La mancha venenosa que significa semejante revelación alcanza a las gestiones de los ex alcaldes Rudy Giuliani y Michael Bloomberg. De hecho ahora se sabe que durante la administración de Giuliani buscaron frenar los riesgos jurídicos, hay informes posteriores enviados a la alcaldía de Bloomberg por el congresista Jerry Nadler que ratificaron los hallazgos de científicos independientes sobre la acumulación de toxinas en los pulmones de los vecinos del Bajo Manhattan y el oeste de Brooklyn. Más allá de las diferencias políticas e ideológicas, ambas gestiones mantuvieron el hermetismo sobre el tema durante todos estos años.
Según la documentación recolectada, la gravedad de la nube tóxica no se limitó a los días posteriores a los derrumbes, sino que se extendió durante meses en el suelo, los sistemas de aire acondicionado y la vestimenta de los habitantes. Por eso se potenciaron los problemas de salud entre la población. Es más, los datos oficiales del Programa de Salud del World Trade Center señalan que más de 140.000 personas se inscribieron para recibir atención médica y al menos más de un tercio -49.000- fueron diagnosticadas con cáncer certificado a causa de la exposición a los contaminantes.

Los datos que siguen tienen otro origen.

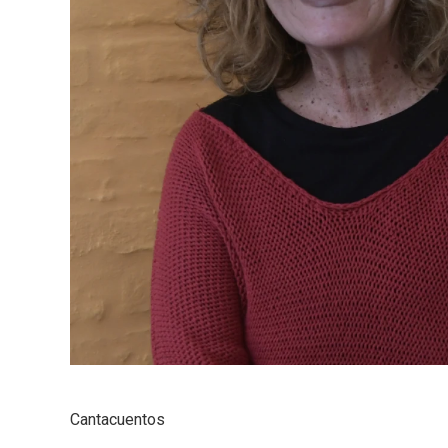
Cantacuentos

La revelación de estos archivos secretos se produce a pocas horas de la conmemoración del 25º aniversario de los atentados y en medio de un tenso clima político preelectoral. La ciudad abrió al público un portal digital de libre acceso para que los sobrevivientes y especialistas puedan consultar los expedientes y avanzar en nuevas investigaciones científicas e, incluso, exigir las indemnizaciones correspondientes.
Además de estas consecuencias en la salud física también hay muchas secuelas en la salud mental. Un estudio de la Universidad de Columbia demostró que los hijos adultos de rescatistas y trabajadores de recuperación que desarrollaron "Trastorno de Estrés Postraumático "(TEPT) poco después de los ataques presentan más depresión, ansiedad y síntomas de pánico aún hoy. Por eso los expertos plantean que hay que tener un abordaje mucho más integral con tratamientos que incluyan también a la familia de los afectados. El 20% de los hijos de los rescatistas padecían depresión y más del 25% padecía un trastorno de ansiedad. Es más, el estudio además encontró que ese riesgo crecía cuando el padre o la madre había llegado antes a la zona del World Trade Center, había permanecido allí durante más tiempo o había estado expuesto a restos humanos.
Son las otras huellas que dejaron los peores atentados terroristas de la historia de la Humanidad. Esos que ya tiene más muertos por sus secuelas que por los ataques mismos. Ya que los fallecidos post 11-S superaron la suma de los 2.753 del World Trade Center, los 184 del Pentágono y los 40 pasajeros y tripulantes del vuelo 93 que fue estrellado en Shanksville (Pensilvania). Y la cifra sigue en aumento. Aún hoy. A 25 años del 11-S. El día que cambió la Historia.